== Problem details ==
Count the lines below containing "pistol". Number only.

[[ Source records, beginning ]]

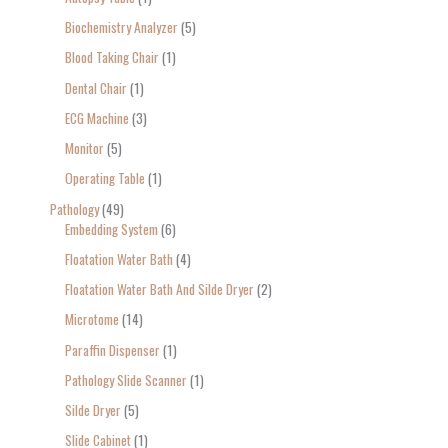
Biochemistry Analyzer
5
Blood Taking Chair
1
Dental Chair
1
ECG Machine
3
Monitor
5
Operating Table
1
Pathology
49
Embedding System
6
Floatation Water Bath
4
Floatation Water Bath And Silde Dryer
2
Microtome
14
Paraffin Dispenser
1
Pathology Slide Scanner
1
Silde Dryer
5
Slide Cabinet
1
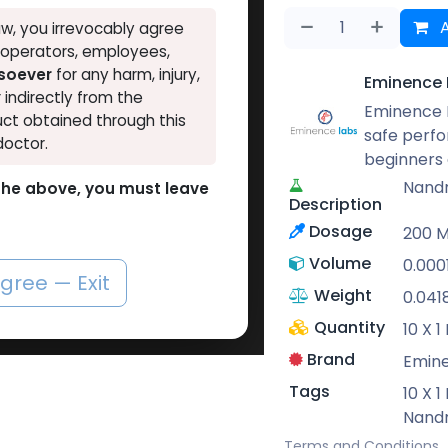
A
w, you irrevocably agree
, operators, employees,
tsoever
for any harm, injury,
Eminence 
r indirectly from the
Eminence L
ct obtained through this
safe perf
doctor.
beginners 
Nand
o the above, you must leave
Description
Dosage
200 
Volume
0.000
agree — Exit
Weight
0.041
Quantity
10 X 
Brand
Emin
Tags
10 X 
Nand
Terms and Conditions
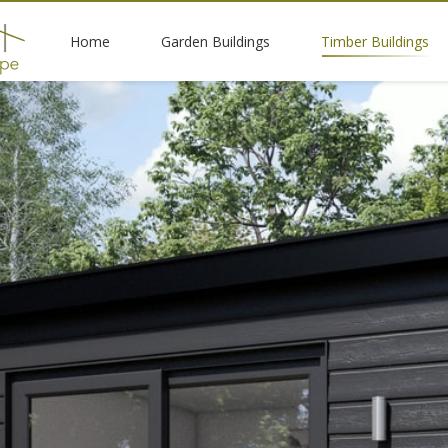
Home
Garden Buildings
Timber Buildings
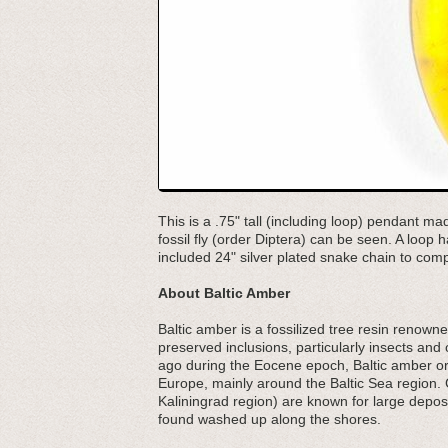
This is a .75" tall (including loop) pendant ma
fossil fly (order Diptera) can be seen. A loop
included 24" silver plated snake chain to com
About Baltic Amber
Baltic amber is a fossilized tree resin renowned
preserved inclusions, particularly insects an
ago during the Eocene epoch, Baltic amber ori
Europe, mainly around the Baltic Sea region. 
Kaliningrad region) are known for large depos
found washed up along the shores.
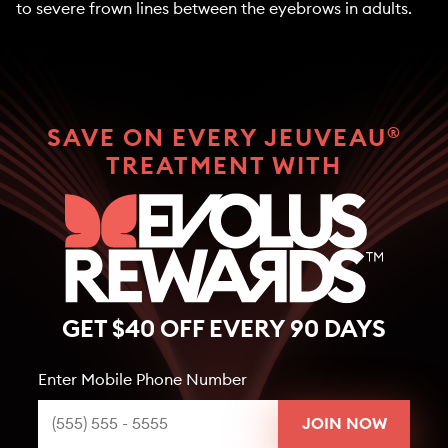
to severe frown lines between the eyebrows in adults.
®
SAVE ON EVERY JEUVEAU
TREATMENT WITH
GET $40 OFF EVERY 90 DAYS
Enter Mobile Phone Number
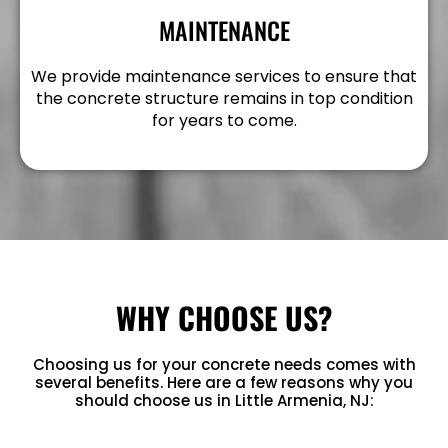
MAINTENANCE
We provide maintenance services to ensure that
the concrete structure remains in top condition
for years to come.
WHY CHOOSE US?
Choosing us for your concrete needs comes with
several benefits. Here are a few reasons why you
should choose us in Little Armenia, NJ:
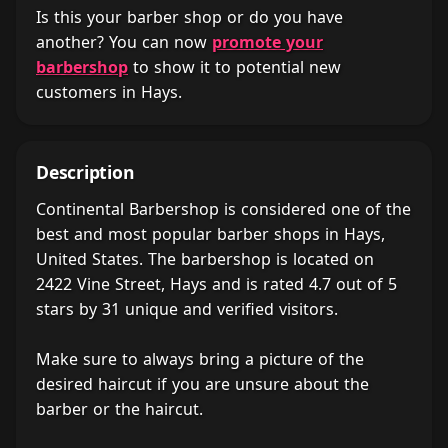
Is this your barber shop or do you have
another? You can now
promote your
barbershop
to show it to potential new
customers in Hays.
Description
Continental Barbershop is considered one of the
best and most popular barber shops in Hays,
United States. The barbershop is located on
2422 Vine Street, Hays and is rated 4.7 out of 5
stars by 31 unique and verified visitors.
Make sure to always bring a picture of the
desired haircut if you are unsure about the
barber or the haircut.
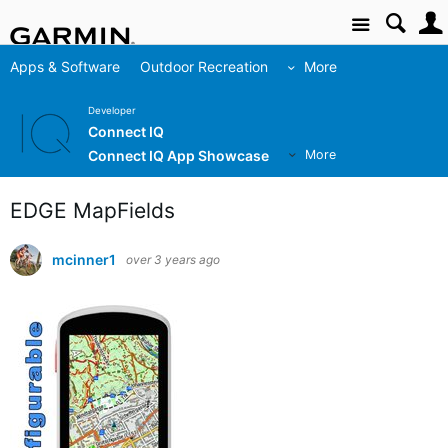
Site
Apps & Software
Outdoor Recreation
More
Developer
Connect IQ
Connect IQ App Showcase
More
EDGE MapFields
mcinner1
over 3 years ago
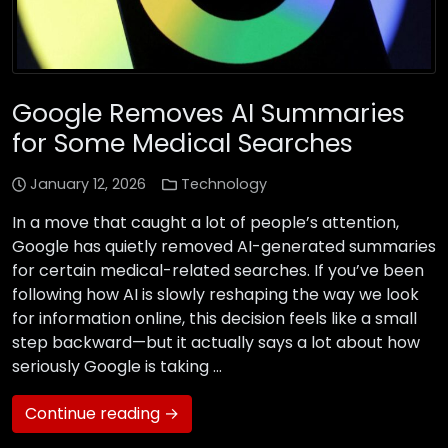
Google Removes AI Summaries
for Some Medical Searches
January 12, 2026
Technology
In a move that caught a lot of people’s attention,
Google has quietly removed AI-generated summaries
for certain medical-related searches. If you’ve been
following how AI is slowly reshaping the way we look
for information online, this decision feels like a small
step backward—but it actually says a lot about how
seriously Google is taking …
Continue reading →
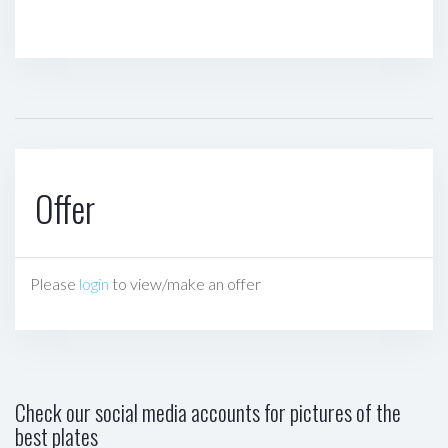
Offer
Please
login
to view/make an offer
Check our social media accounts for pictures of the
best plates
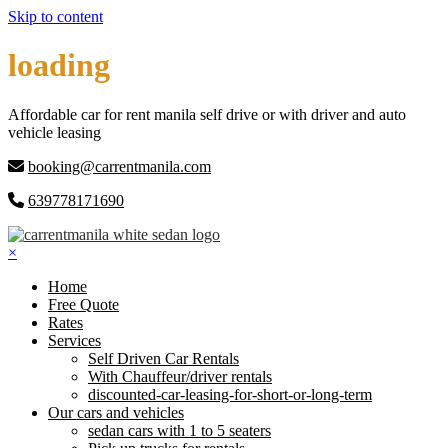
Skip to content
loading
Affordable car for rent manila self drive or with driver and auto
vehicle leasing
booking@carrentmanila.com
639778171690
×
Home
Free Quote
Rates
Services
Self Driven Car Rentals
With Chauffeur/driver rentals
discounted-car-leasing-for-short-or-long-term
Our cars and vehicles
sedan cars with 1 to 5 seaters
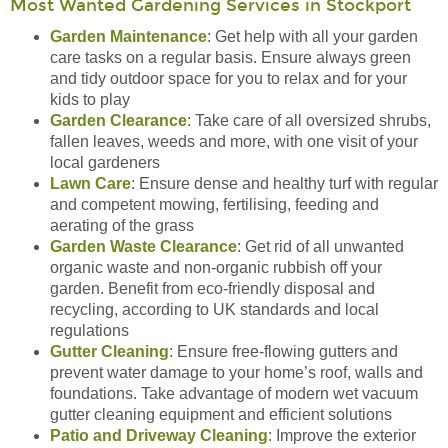
Most Wanted Gardening Services in Stockport
Garden Maintenance
: Get help with all your garden
care tasks on a regular basis. Ensure always green
and tidy outdoor space for you to relax and for your
kids to play
Garden Clearance
: Take care of all oversized shrubs,
fallen leaves, weeds and more, with one visit of your
local gardeners
Lawn Care
: Ensure dense and healthy turf with regular
and competent mowing, fertilising, feeding and
aerating of the grass
Garden Waste Clearance
: Get rid of all unwanted
organic waste and non-organic rubbish off your
garden. Benefit from eco-friendly disposal and
recycling, according to UK standards and local
regulations
Gutter Cleaning
: Ensure free-flowing gutters and
prevent water damage to your home’s roof, walls and
foundations. Take advantage of modern wet vacuum
gutter cleaning equipment and efficient solutions
Patio and Driveway Cleaning
: Improve the exterior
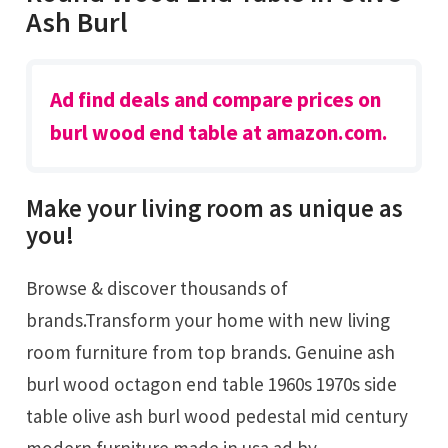
Ash Burl
Ad find deals and compare prices on
burl wood end table at amazon.com.
Make your living room as unique as
you!
Browse & discover thousands of
brands.Transform your home with new living
room furniture from top brands. Genuine ash
burl wood octagon end table 1960s 1970s side
table olive ash burl wood pedestal mid century
modern furniture made in usa ad by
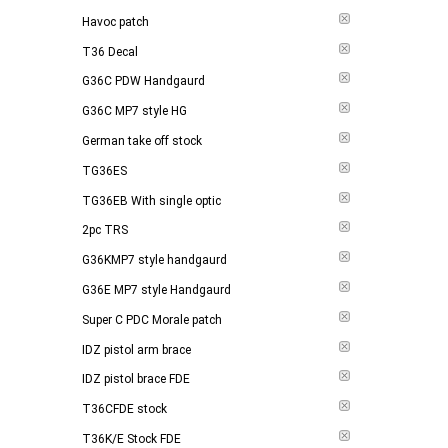
Havoc patch
T36 Decal
G36C PDW Handgaurd
G36C MP7 style HG
German take off stock
TG36ES
TG36EB With single optic
2pc TRS
G36KMP7 style handgaurd
G36E MP7 style Handgaurd
Super C PDC Morale patch
IDZ pistol arm brace
IDZ pistol brace FDE
T36CFDE stock
T36K/E Stock FDE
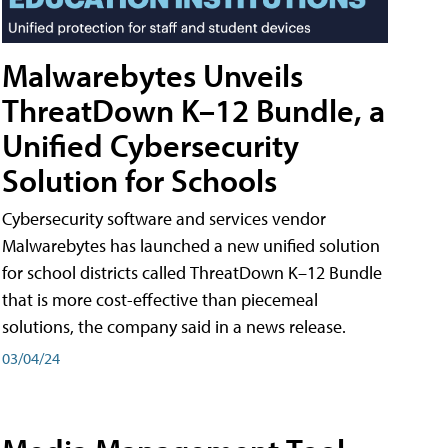
Malwarebytes Unveils
ThreatDown K–12 Bundle, a
Unified Cybersecurity
Solution for Schools
Cybersecurity software and services vendor
Malwarebytes has launched a new unified solution
for school districts called ThreatDown K–12 Bundle
that is more cost-effective than piecemeal
solutions, the company said in a news release.
03/04/24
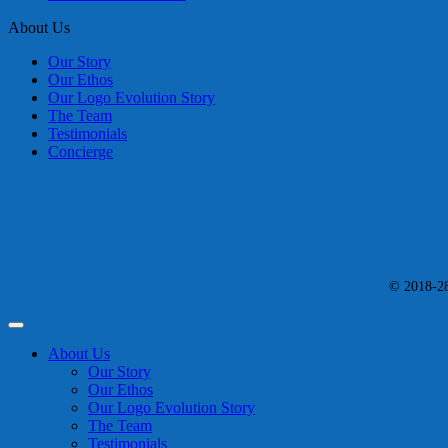
About Us
Our Story
Our Ethos
Our Logo Evolution Story
The Team
Testimonials
Concierge
© 2018-28 
About Us
Our Story
Our Ethos
Our Logo Evolution Story
The Team
Testimonials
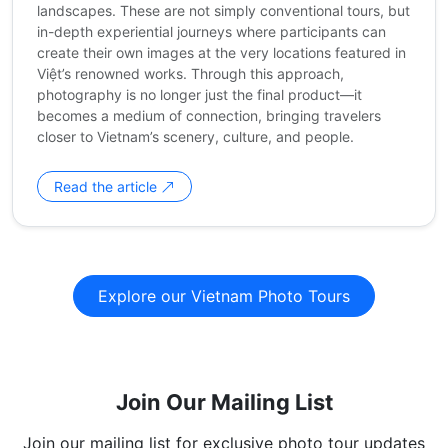
landscapes. These are not simply conventional tours, but
in-depth experiential journeys where participants can
create their own images at the very locations featured in
Việt’s renowned works. Through this approach,
photography is no longer just the final product—it
becomes a medium of connection, bringing travelers
closer to Vietnam’s scenery, culture, and people.
Read the article
Explore our Vietnam Photo Tours
Join Our Mailing List
Join our mailing list for exclusive photo tour updates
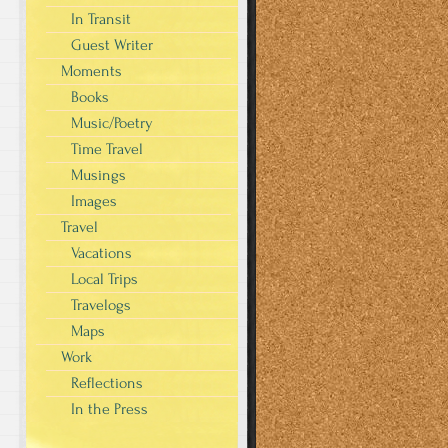
In Transit
Guest Writer
Moments
Books
Music/Poetry
Time Travel
Musings
Images
Travel
Vacations
Local Trips
Travelogs
Maps
Work
Reflections
In the Press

[[ Source records, end ]]

== Task result ==
2